The issue was whether subcellular damage amounts to bodily injury under the Price-Anderson Act. Plaintiffs were allegedly exposed to cesium-137 on a drilling rig. Though less well known than uranium or plutonium, cesium isn’t a substance to be toyed with. Plaintiffs have not developed cancer or any other illness. Nevertheless they sued Schlumberger, claiming that the radiation caused subcellular damage, including to their DNA. The Ninth Circuit disagreed with the Sixth, which relies on state law to interpret bodily injury under this Act. The Act doesn’t call for the federal court to apply state law in its interpretation; only for “the substantive rules for decision” -i.e., the available causes of action, according to the Ninth.
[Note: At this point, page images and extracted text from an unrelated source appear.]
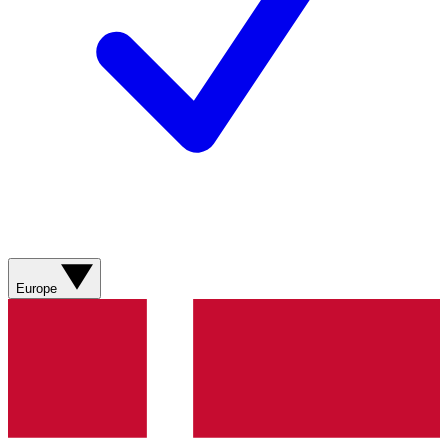
Europe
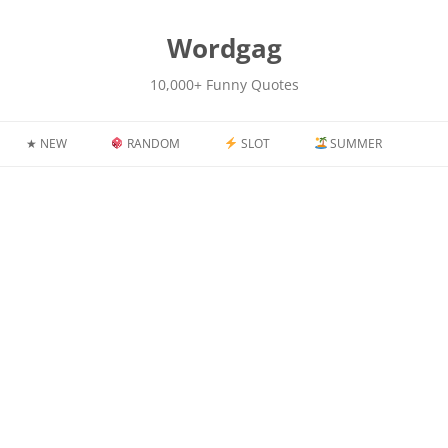
kip
o
content
Wordgag
10,000+ Funny Quotes
★ NEW
RANDOM
SLOT
SUMMER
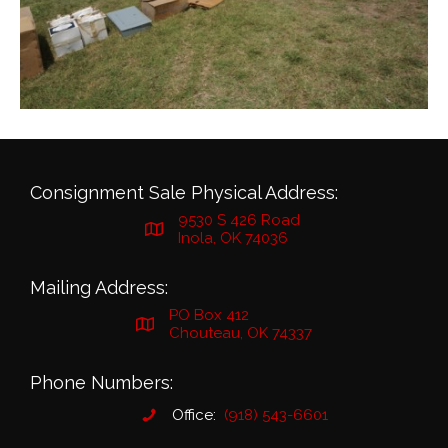
Consignment Sale Physical Address:
9530 S 426 Road
Inola, OK 74036
Mailing Address:
PO Box 412
Chouteau, OK 74337
Phone Numbers:
Office:
(918) 543-6601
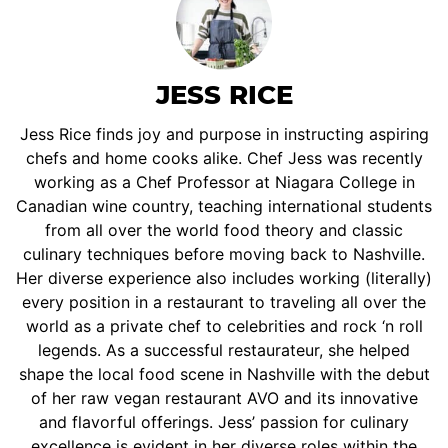
JESS RICE
Jess Rice finds joy and purpose in instructing aspiring
chefs and home cooks alike. Chef Jess was recently
working as a Chef Professor at Niagara College in
Canadian wine country, teaching international students
from all over the world food theory and classic
culinary techniques before moving back to Nashville.
Her diverse experience also includes working (literally)
every position in a restaurant to traveling all over the
world as a private chef to celebrities and rock ‘n roll
legends. As a successful restaurateur, she helped
shape the local food scene in Nashville with the debut
of her raw vegan restaurant AVO and its innovative
and flavorful offerings. Jess’ passion for culinary
excellence is evident in her diverse roles within the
The Act prohibits recovery when plaintiffs haven’t suffered “bodily injury, sickness, disease, or death” -even when the state cause of action doesn’t have that limitation.
Plaintiffs argued that the slightest exposure to radiation damages cells by denaturing proteins and modifying DNA. But, said the court, not every alteration of the body is an injury. The process of thinking causes synapses to fire and the brain to experience tiny electric shocks; fear stimulates the production of chemicals associated with the fight-or-flight response. All life is about change, but all change is not injurious. Adopting plaintiffs’ interpretation of bodily injury would render the term surplusage, as every exposure to radiation would perforce cause injury.
Plaintiffs also argued that exposure to radiation surely causes bodily injury if it exceeds the federal dose limit for members of the public. But the various limits in NRC regulations have been set at a level which is conservatively arrived at by incorporating a significant safety factor. Thus, a discharge or dispersal which exceeds the limits in NRC regulations, although possible cause for concern, is not one which would be expected to automatically cause substantial injury or damage unless it exceeds by some significant multiple the appropriate regulatory limit. X-ray technicians, for example, are routinely exposed to more radiation than the public dose limit allows.
The Ninth Circuit also pointed out the difficulty in assessing damages for mere subcellular impact. Plaintiffs’ “reading would make exceeding the federal dose limit a strict liability offense, with damages determined by the extent of emotional distress. The Act would cease to be a liability limit and become an unlocked cash register.” Id. at *2.